Quantum physicists enjoy explaining everything in terms of particles and so propose that cosmic expansion was driven by inflatons – indeed an inflaton scalar field, which is what underwent the phase transition mentioned earlier, reducing to a lower (almost zero energy state) and as a consequence releasing gargantuan amounts of energy, which becomes the current energy-mass content of the universe – being all that heat and light and stars and galaxies and stuff.

As well as inflatons, other exotic – and as yet undetected – particles such as the Higgs boson are thought to appear in this epoch. There is some anticipation that the Large Hadron Collider will be able to perhaps identify the Higgs boson.

Ten to the power of minus 32 seconds – the desert epoch

There’s bit of as pause immediately after the end of inflation when the energy density of the universe is still too high for anything new to form out of it, although it is still expanding and hence also cooling. If you want make a coffee or something, this is a good time to do that.

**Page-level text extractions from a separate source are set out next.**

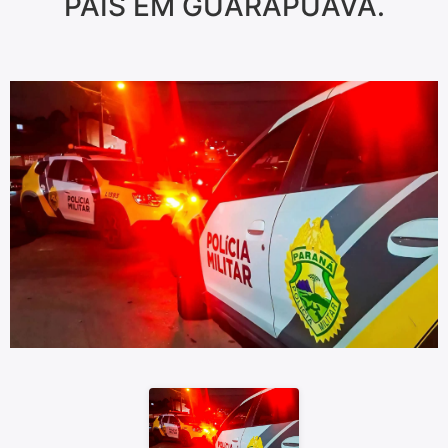
PAIS EM GUARAPUAVA.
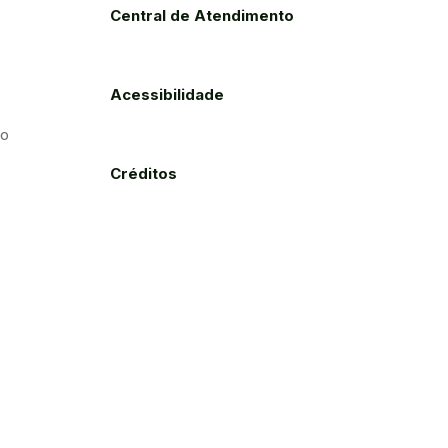
Central de Atendimento
Acessibilidade
to
Créditos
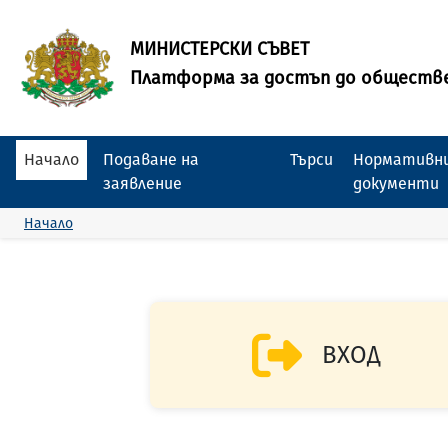
МИНИСТЕРСКИ СЪВЕТ
Платформа за достъп до обществ
Начало
Подаване на
Търси
Нормативни
заявление
документи
Начало
ВХОД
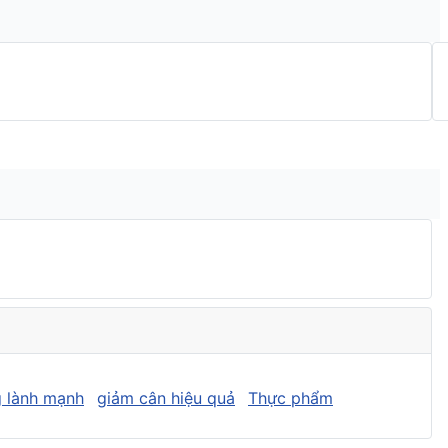
 lành mạnh
giảm cân hiệu quả
Thực phẩm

Ten to the power of minus 12 seconds – the quark epoch

From here we begin to move into the better understood territory of a primeval universe composed of particles that can be recreated in today’s particle accelerators.

Needless to say, in the quark epoch, there are lots of quarks – as well as some leptons (like electrons and neutrinos), gluons (which mediate the strong force), w and z bosons (which mediate the weak force) and photons (which mediate the electromagnetic force). Essentially everything that builds our current universe had come into existence, but the universe was still too hot and dense and all these particles are in a state of constant interaction and thermal equilibrium. But remember, the universe is still expanding and cooling – so…

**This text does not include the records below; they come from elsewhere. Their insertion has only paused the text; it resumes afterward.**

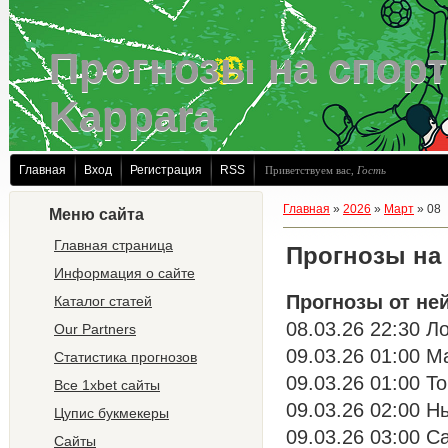
Прогнозы на спорт
Kappara
Главная
Вход
Регистрация
RSS
Приветствуем вас
,
Гость
Главная
»
2026
»
Март
»
08
Меню сайта
Главная страница
Прогнозы на 
Информация о сайте
Прогнозы от не
Каталог статей
08.03.26 22:30 Л
Our Partners
09.03.26 01:00 М
Статистика прогнозов
09.03.26 01:00 Т
Все 1xbet сайты
09.03.26 02:00 Н
Цупис букмекеры
09.03.26 03:00 С
Сайты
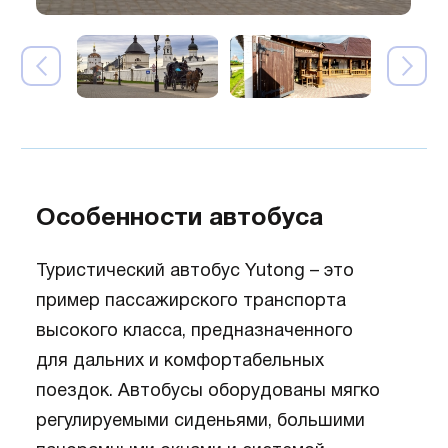
Особенности автобуса
Туристический автобус Yutong – это
пример пассажирского транспорта
высокого класса, предназначенного
для дальних и комфортабельных
поездок. Автобусы оборудованы мягко
регулируемыми сиденьями, большими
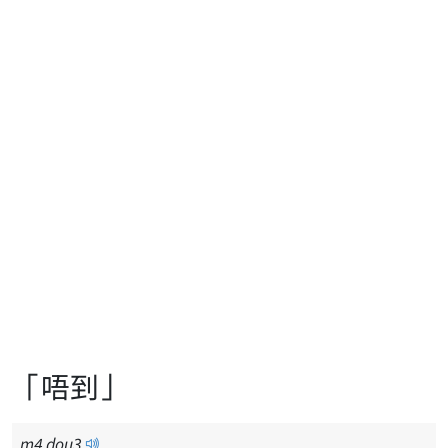
「唔到」
m
4
dou
3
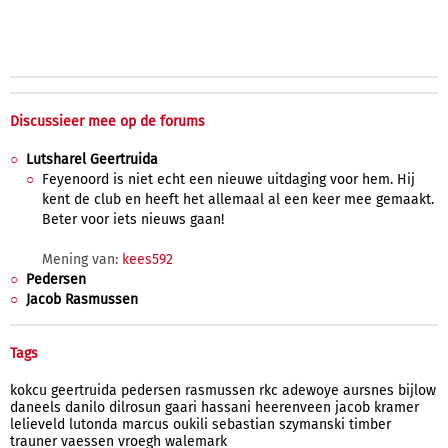
Discussieer mee op de forums
Lutsharel Geertruida
Feyenoord is niet echt een nieuwe uitdaging voor hem. Hij
kent de club en heeft het allemaal al een keer mee gemaakt.
Beter voor iets nieuws gaan!
Mening van:
kees592
Pedersen
Jacob Rasmussen
Tags
kokcu
geertruida
pedersen
rasmussen
rkc
adewoye
aursnes
bijlow
daneels
danilo
dilrosun
gaari
hassani
heerenveen
jacob
kramer
lelieveld
lutonda
marcus
oukili
sebastian
szymanski
timber
trauner
vaessen
vroegh
walemark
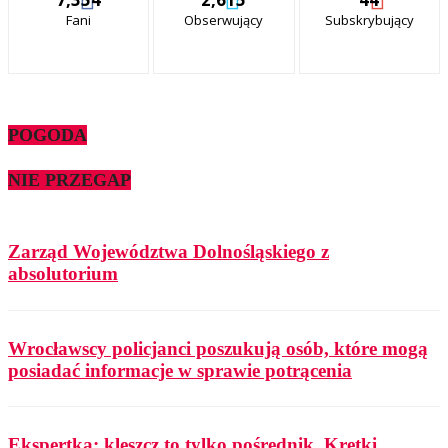
Fani
Obserwujący
Subskrybujący
POGODA
NIE PRZEGAP
Zarząd Województwa Dolnośląskiego z
absolutorium
Wrocławscy policjanci poszukują osób, które mogą
posiadać informacje w sprawie potrącenia
Ekspertka: kleszcz to tylko pośrednik. Krętki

Ten to the power of minus 6 seconds – the hadron epoch

Suddenly the universe is cool enough for neutrinos to decouple from the rest of the interacting plasma and begin to move freely through the universe at almost the speed of light, which is what they proceed to do – creating the, as yet undetected, cosmic neutrino background.

Also, it is cool enough for hadrons to begin to form from quarks by becoming bound together by gluons (which mediate the strong force). However, most of them don’t last long as roughly equal numbers of hadrons and anti-hadrons form and begin to annihilate each other, by the end of which, only a small residue of hadrons, including some familiar protons and neutrons, remain.

And that is the first second (exhale).

Thanks for listening. This is Steve Nerlich from Cheap Astronomy, Cheap Astronomy offers an educational website where cheapness is a cosmological constant. No ads, no profit, just good science. Bye.